Carbon dioxide spirogram (but not capnogram) detects leaking inspiratory valve in a circle circuit.

UNLABELLED: Expiratory valve incompetence in the circle circuit is diagnosed by using capnography (PCO2 versus time) when significant CO2 is present throughout inspiration. However, inspiratory valve incompetence will allow CO2-containing expirate to reverse flow into the inspiratory limb. CO2 rebreathing occurs early during the next inspiration, generating a short extension of the alveolar plateau and decreased inspiratory downslope of the capnogram, which may be indistinguishable from normal. We hypothesized that CO2 spirography (PCO2 versus volume) would correctly measure inspired CO2 volume (VCO2) during inspiratory valve leak.

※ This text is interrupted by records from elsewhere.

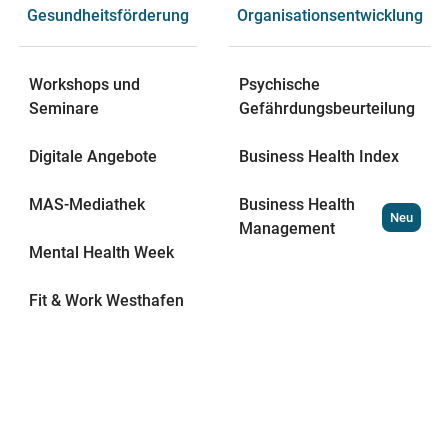
Gesundheitsförderung
Organisationsentwicklung
Workshops und
Psychische
Seminare
Gefährdungsbeurteilung
Digitale Angebote
Business Health Index
MAS-Mediathek
Business Health
Neu
Management
Mental Health Week
Fit & Work Westhafen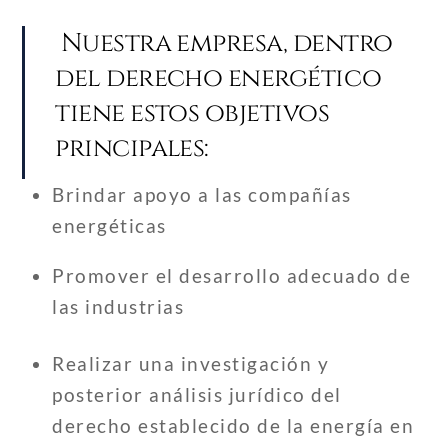
Nuestra empresa, dentro
del derecho energético
tiene estos objetivos
principales:
Brindar apoyo a las compañías
energéticas
Promover el desarrollo adecuado de
las industrias
Realizar una investigación y
posterior análisis jurídico del
derecho establecido de la energía en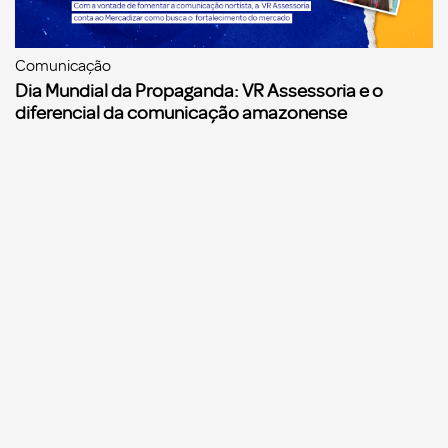
Comunicação
Dia Mundial da Propaganda: VR Assessoria e o
diferencial da comunicação amazonense
Comunicação
Agências de propaganda precisam começar a se
preparar para a Reforma Tributária, alerta o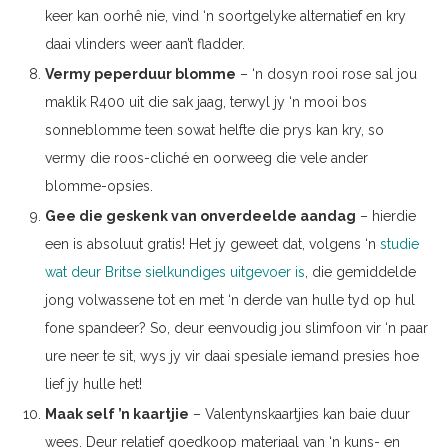
keer kan oorhê nie, vind ‘n soortgelyke alternatief en kry
daai vlinders weer aan’t fladder.
Vermy peperduur blomme
– ‘n dosyn rooi rose sal jou
maklik R400 uit die sak jaag, terwyl jy ‘n mooi bos
sonneblomme teen sowat helfte die prys kan kry, so
vermy die roos-cliché en oorweeg die vele ander
blomme-opsies.
Gee die geskenk van onverdeelde aandag
– hierdie
een is absoluut gratis! Het jy geweet dat, volgens ‘n
studie
wat deur Britse sielkundiges uitgevoer is
, die gemiddelde
jong volwassene tot en met ‘n derde van hulle tyd op hul
fone spandeer? So, deur eenvoudig jou slimfoon vir ‘n paar
ure neer te sit, wys jy vir daai spesiale iemand presies hoe
lief jy hulle het!
Maak self ’n kaartjie
– Valentynskaartjies kan baie duur
wees. Deur relatief goedkoop materiaal van ‘n kuns- en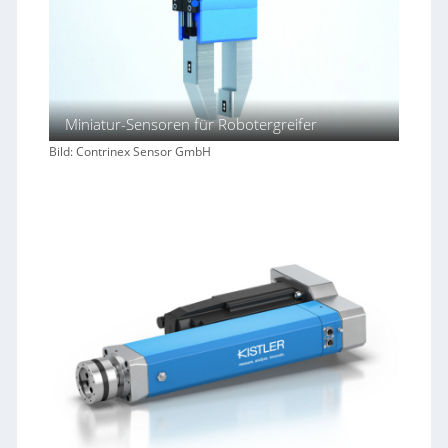
Miniatur-Sensoren für Robotergreifer
Bild: Contrinex Sensor GmbH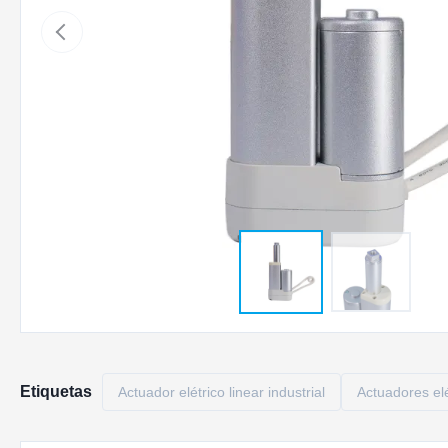
Etiquetas
Actuador elétrico linear industrial
Actuadores elé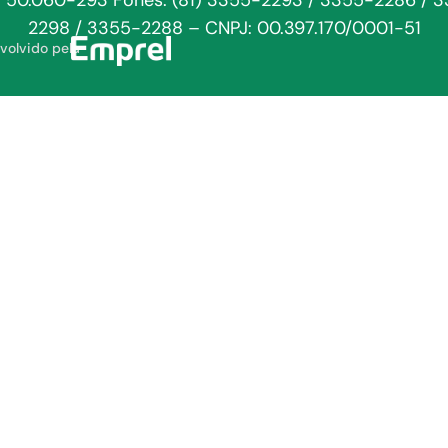
: 50.060-293 Fones: (81) 3355-2293 / 3355-2286 / 
2298 / 3355-2288 – CNPJ: 00.397.170/0001-51
volvido pela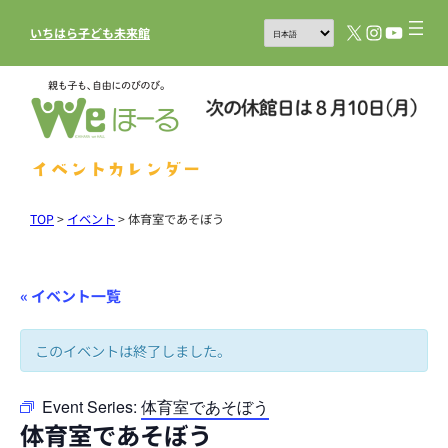
X
Instagram
YouTub
いちはら子ども未来館
イベントカレンダー
TOP
>
イベント
>
体育室であそぼう
« イベント一覧
このイベントは終了しました。
Event Series:
体育室であそぼう
体育室であそぼう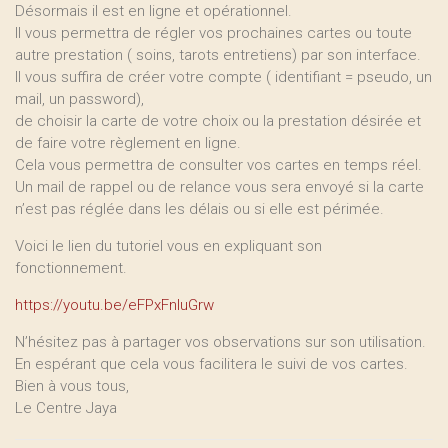
Désormais il est en ligne et opérationnel.
Il vous permettra de régler vos prochaines cartes ou toute
autre prestation ( soins, tarots entretiens) par son interface.
Il vous suffira de créer votre compte ( identifiant = pseudo, un
mail, un password),
de choisir la carte de votre choix ou la prestation désirée et
de faire votre règlement en ligne.
Cela vous permettra de consulter vos cartes en temps réel.
Un mail de rappel ou de relance vous sera envoyé si la carte
n’est pas réglée dans les délais ou si elle est périmée.
Voici le lien du tutoriel vous en expliquant son
fonctionnement.
https://youtu.be/eFPxFnluGrw
N’hésitez pas à partager vos observations sur son utilisation.
En espérant que cela vous facilitera le suivi de vos cartes.
Bien à vous tous,
Le Centre Jaya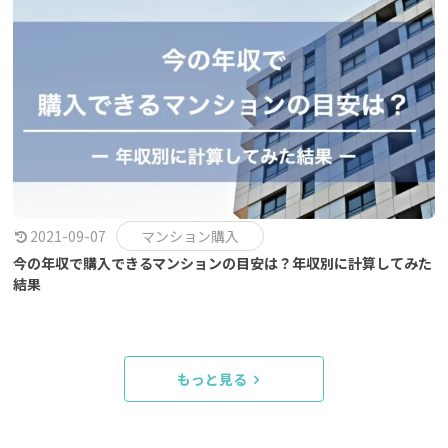
2021-09-07
マンション購入
今の年収で購入できるマンションの目安は？年収別に計算してみた
結果
もっと見る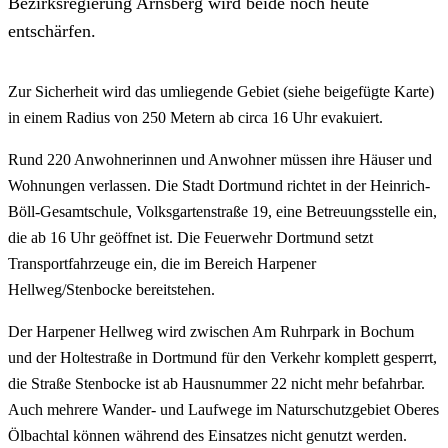
Bezirksregierung Arnsberg wird beide noch heute
entschärfen.
Zur Sicherheit wird das umliegende Gebiet (siehe beigefügte Karte)
in einem Radius von 250 Metern ab circa 16 Uhr evakuiert.
Rund 220 Anwohnerinnen und Anwohner müssen ihre Häuser und
Wohnungen verlassen. Die Stadt Dortmund richtet in der Heinrich-
Böll-Gesamtschule, Volksgartenstraße 19, eine Betreuungsstelle ein,
die ab 16 Uhr geöffnet ist. Die Feuerwehr Dortmund setzt
Transportfahrzeuge ein, die im Bereich Harpener
Hellweg/Stenbocke bereitstehen.
Der Harpener Hellweg wird zwischen Am Ruhrpark in Bochum
und der Holtestraße in Dortmund für den Verkehr komplett gesperrt,
die Straße Stenbocke ist ab Hausnummer 22 nicht mehr befahrbar.
Auch mehrere Wander- und Laufwege im Naturschutzgebiet Oberes
Ölbachtal können während des Einsatzes nicht genutzt werden.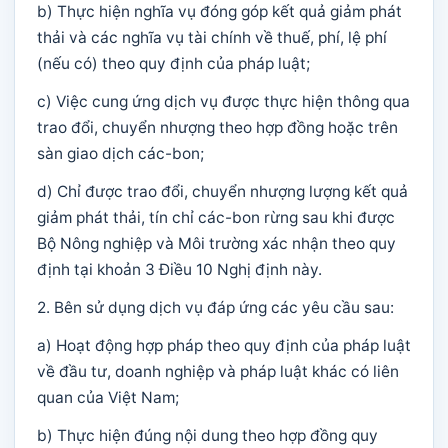
b) Thực hiện nghĩa vụ đóng góp kết quả giảm phát
thải và các nghĩa vụ tài chính về thuế, phí, lệ phí
(nếu có) theo quy định của pháp luật;
c) Việc cung ứng dịch vụ được thực hiện thông qua
trao đổi, chuyển nhượng theo hợp đồng hoặc trên
sàn giao dịch các-bon;
d) Chỉ được trao đổi, chuyển nhượng lượng kết quả
giảm phát thải, tín chỉ các-bon rừng sau khi được
Bộ Nông nghiệp và Môi trường xác nhận theo quy
định tại khoản 3 Điều 10 Nghị định này.
2. Bên sử dụng dịch vụ đáp ứng các yêu cầu sau:
a) Hoạt động hợp pháp theo quy định của pháp luật
về đầu tư, doanh nghiệp và pháp luật khác có liên
quan của Việt Nam;
b) Thực hiện đúng nội dung theo hợp đồng quy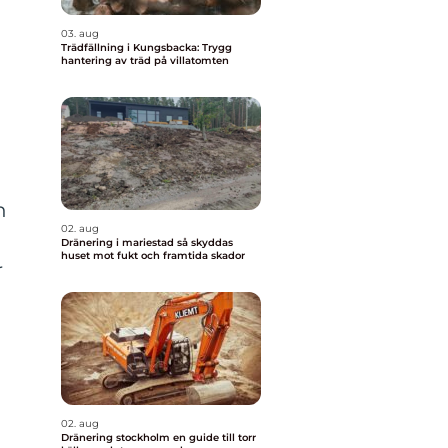
03. aug
Trädfällning i Kungsbacka: Trygg
hantering av träd på villatomten
n
02. aug
Dränering i mariestad så skyddas
huset mot fukt och framtida skador
r
02. aug
Dränering stockholm en guide till torr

Accordingly, a metabolic chamber (alcohol combustion) was connected to a lung simulator, which was mechanically ventilated through a standard anesthesia circle circuit. By multiplying and integrating airway flow and PCO2, overall, expired, and inspired VCO2 (VCO2,br = VCO2,E - VCO2,I) were measured. When the inspiratory valve was compromised (by placing a wire between the valve seat and diaphragm), VCO2,I increased from 2.7 +/- 1.7 to 5.7 +/- 0.2 mL (P < 0.05), as measured by using CO2 spirography. In contrast, the capnogram demonstrated only an imperceptible lengthening of the alveolar plateau and did not measure VCO2,I. To maintain effective alveolar ventilation and CO2 elimination, increased VCO2,I requires a larger tidal volume, which could result in pulmonary barotrauma, decreased cardiac output, and increased intracranial pressure. IMPLICATIONS: Circle circuit inspiratory valve leak will allow CO2-containing expirate to reverse flow into the inspiratory limb, with subsequent rebreathing during the next inspiration. This CO2 rebreathing causes imperceptible lengthening of the alveolar plateau of the capnogram and is detected only by using the CO2 spirogram (PCO2 versus volume).